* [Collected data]
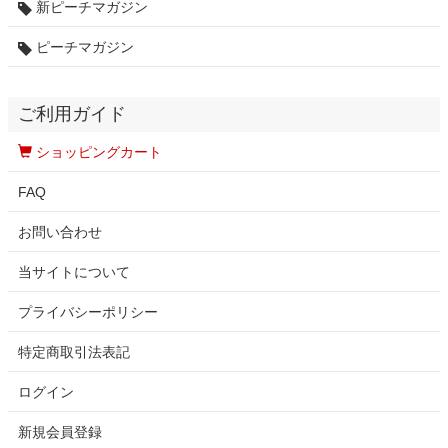
新ピーチマガジン
ピーチマガジン
ご利用ガイド
ショッピングカート
FAQ
お問い合わせ
当サイトについて
プライバシーポリシー
特定商取引法表記
ログイン
新規会員登録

* [Task brief]
Retype every record as it stands. None of the pictures should appear.

* [Task output]
新ピーチマガジン
ピーチマガジン
ご利用ガイド
ショッピングカート
FAQ
お問い合わせ
当サイトについて
プライバシーポリシー
特定商取引法表記
ログイン
新規会員登録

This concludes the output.